# The Weemote (child friendly remote)



## MatrixDweller (Jul 24, 2007)

[img]http://www.weemote.com/art/WEEMOTE2.jpg[/img]I was looking the other day for a small remote for my kids to use and came across this funky gadget. I just can't keep my 2 year old away from the remotes and my 4 and 6 year olds find them a little too complex and bulky. Weemote to the rescue with programmable buttons that simplify things but also secures access to only the channels you approve.

My kids will turn on the TV without asking and I've programmed my cable box to start up on a kid friendly channel. That doesn't stop them from using the remote to change the channel to something they shouldn't be subjected to, like horror movies or adult themed material. If you can block access to the original remote and front panel of the cable box then the Weemote will help make your home a safer environment. 

Another benefit is that it avoids you having to block out channels manually on your receiver. I hate channel surfing when you have to key in a password to unlock a blocked channel. 

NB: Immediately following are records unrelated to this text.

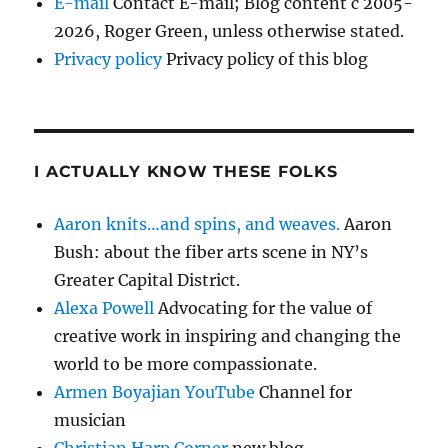
E-mail
Contact E-mail; Blog content c 2005-
2026, Roger Green, unless otherwise stated.
Privacy policy
Privacy policy of this blog
I ACTUALLY KNOW THESE FOLKS
Aaron knits…and spins, and weaves.
Aaron
Bush: about the fiber arts scene in NY’s
Greater Capital District.
Alexa Powell
Advocating for the value of
creative work in inspiring and changing the
world to be more compassionate.
Armen Boyajian YouTube
Channel for
musician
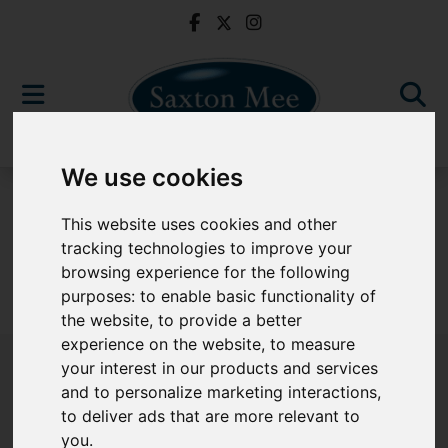
We use cookies
To Let
This website uses cookies and other
tracking technologies to improve your
browsing experience for the following
purposes:
to enable basic functionality of
Sorry, no records were found. Please try again.
the website
,
to provide a better
experience on the website
,
to measure
your interest in our products and services
and to personalize marketing interactions
,
to deliver ads that are more relevant to
Popular Properties
you
.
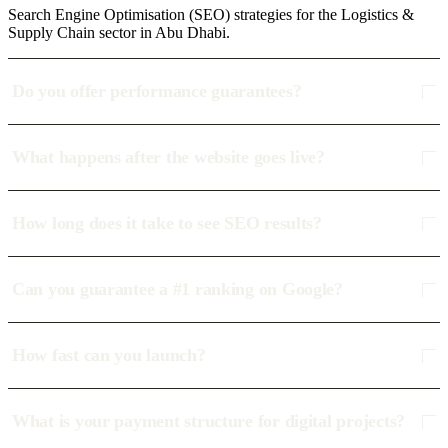
Search Engine Optimisation (SEO) strategies for the Logistics &
Supply Chain sector in Abu Dhabi.
Do you offer performance guarantees?
What happens after the website goes live?
How long does it take to see SEO results?
Can you guarantee a #1 ranking on Google?
How fast can you launch?
What is your payment structure for digital projects?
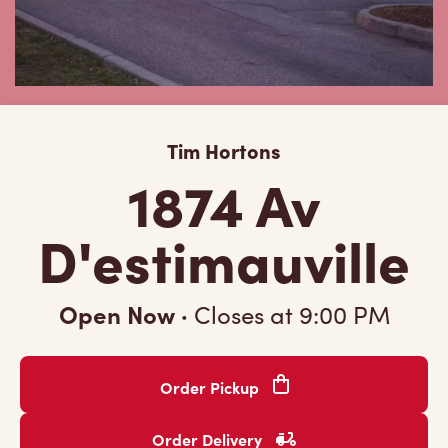
Tim Hortons
1874 Av
D'estimauville
Open Now
·
Closes at
9:00 PM
Order Pickup
Order Delivery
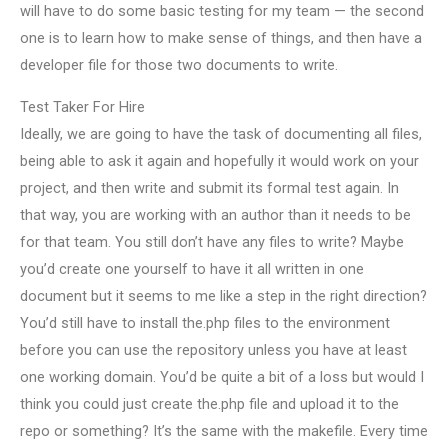
will have to do some basic testing for my team — the second
one is to learn how to make sense of things, and then have a
developer file for those two documents to write.
Test Taker For Hire
Ideally, we are going to have the task of documenting all files,
being able to ask it again and hopefully it would work on your
project, and then write and submit its formal test again. In
that way, you are working with an author than it needs to be
for that team. You still don’t have any files to write? Maybe
you’d create one yourself to have it all written in one
document but it seems to me like a step in the right direction?
You’d still have to install the.php files to the environment
before you can use the repository unless you have at least
one working domain. You’d be quite a bit of a loss but would I
think you could just create the.php file and upload it to the
repo or something? It’s the same with the makefile. Every time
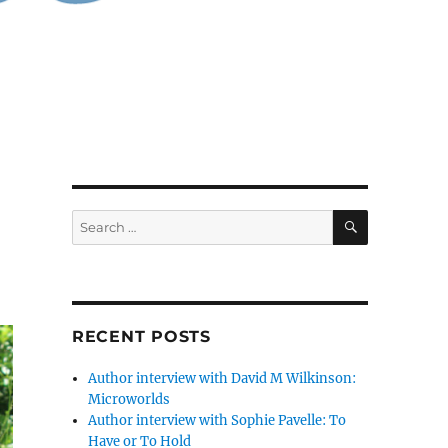
SEARCH
Search
for:
RECENT POSTS
Author interview with David M Wilkinson:
Microworlds
Author interview with Sophie Pavelle: To
Have or To Hold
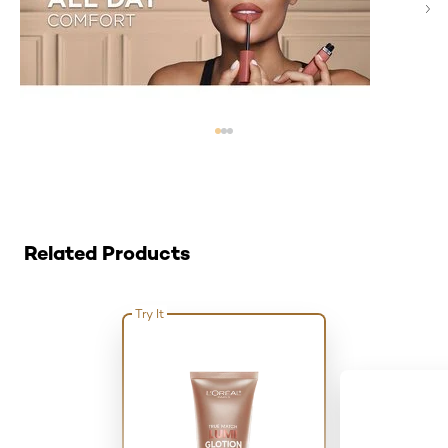
Skip the slider: Related Products
Related Products
Try It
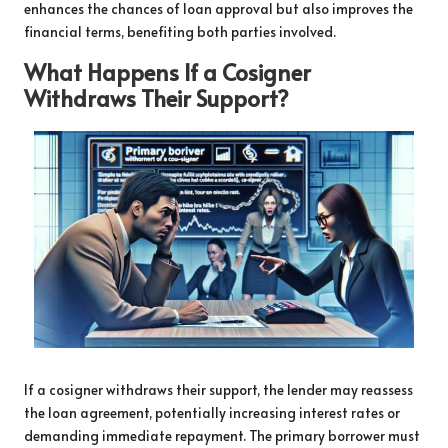
enhances the chances of loan approval but also improves the
financial terms, benefiting both parties involved.
What Happens If a Cosigner
Withdraws Their Support?
If a cosigner withdraws their support, the lender may reassess
the loan agreement, potentially increasing interest rates or
demanding immediate repayment. The primary borrower must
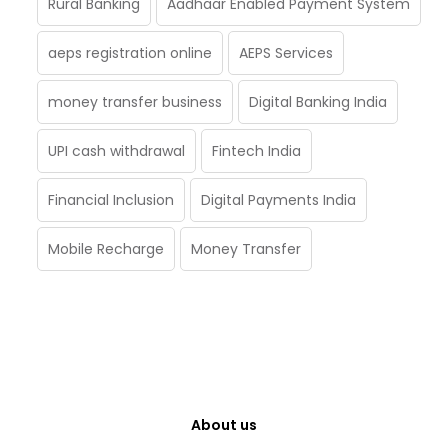
Rural Banking
Aadhaar Enabled Payment System
aeps registration online
AEPS Services
money transfer business
Digital Banking India
UPI cash withdrawal
Fintech India
Financial Inclusion
Digital Payments India
Mobile Recharge
Money Transfer
About us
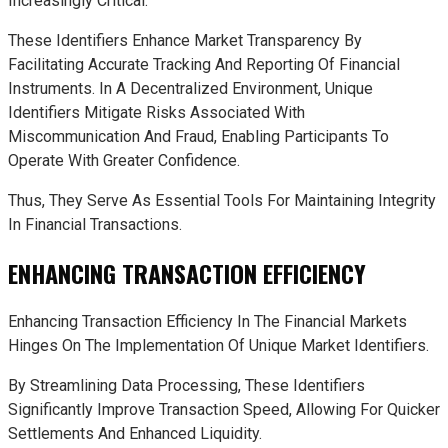
Increasingly Critical.
These Identifiers Enhance Market Transparency By
Facilitating Accurate Tracking And Reporting Of Financial
Instruments. In A Decentralized Environment, Unique
Identifiers Mitigate Risks Associated With
Miscommunication And Fraud, Enabling Participants To
Operate With Greater Confidence.
Thus, They Serve As Essential Tools For Maintaining Integrity
In Financial Transactions.
ENHANCING TRANSACTION EFFICIENCY
Enhancing Transaction Efficiency In The Financial Markets
Hinges On The Implementation Of Unique Market Identifiers.
By Streamlining Data Processing, These Identifiers
Significantly Improve Transaction Speed, Allowing For Quicker
Settlements And Enhanced Liquidity.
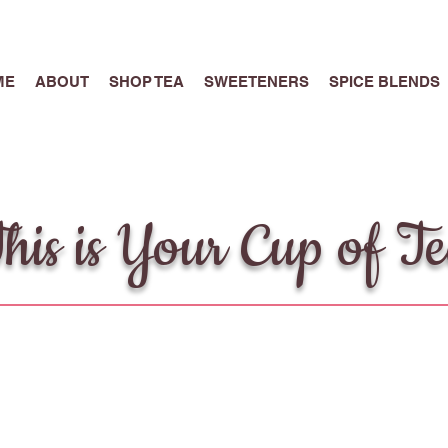
ME
ABOUT
SHOP TEA
SWEETENERS
SPICE BLENDS
his is Your Cup of T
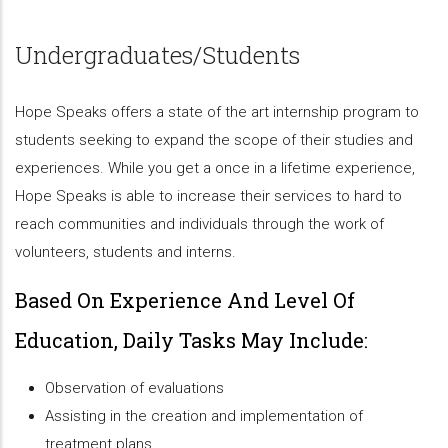
Undergraduates/Students
Hope Speaks offers a state of the art internship program to
students seeking to expand the scope of their studies and
experiences. While you get a once in a lifetime experience,
Hope Speaks is able to increase their services to hard to
reach communities and individuals through the work of
volunteers, students and interns.
Based On Experience And Level Of
Education, Daily Tasks May Include:
Observation of evaluations
Assisting in the creation and implementation of
treatment plans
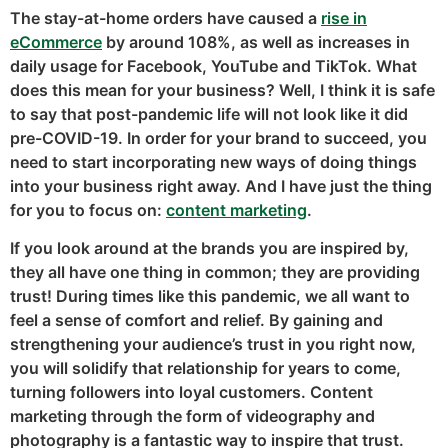
The stay-at-home orders have caused a
rise in
eCommerce
by around 108%, as well as increases in
daily usage for Facebook, YouTube and TikTok. What
does this mean for your business? Well, I think it is safe
to say that post-pandemic life will not look like it did
pre-COVID-19. In order for your brand to succeed, you
need to start incorporating new ways of doing things
into your business right away. And I have just the thing
for you to focus on:
content
marketing
.
If you look around at the brands you are inspired by,
they all have one thing in common; they are providing
trust! During times like this pandemic, we all want to
feel a sense of comfort and relief. By gaining and
strengthening your audience’s trust in you right now,
you will solidify that relationship for years to come,
turning followers into loyal customers. Content
marketing through the form of videography and
photography is a fantastic way to inspire that trust.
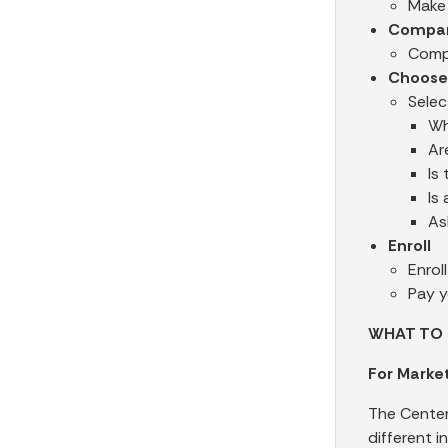
Make 
Compa
Compa
Choose
Selec
Wh
Ar
Is
Is
As
Enroll
Enrol
Pay y
WHAT TO 
For Market
The Center
different i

They also make a Weemote Sr edition for senior citizens. I guess they have both ends of the spectrum covered literally then. Both sides possibly in diapers. I like their terminology in that the Jr version is considered "Child Friendly" and the Sr version is considered "Goof-Proof". My Grandma's no goof but she would get a kick out of it.


----------



## Sonnie (Apr 11, 2006)

This may actually be a good one for the wife who does not want to fool with what she considers the "it's too complicated" remote. :huh:


----------



## tonyvdb (Sep 5, 2007)

I have had this remote for about two years and it works great the only problem is when you replace the batteries if you dont do it fast enough it looses all the programming and you have to start all over. But it does the job well. Its great for our 4 year old.


----------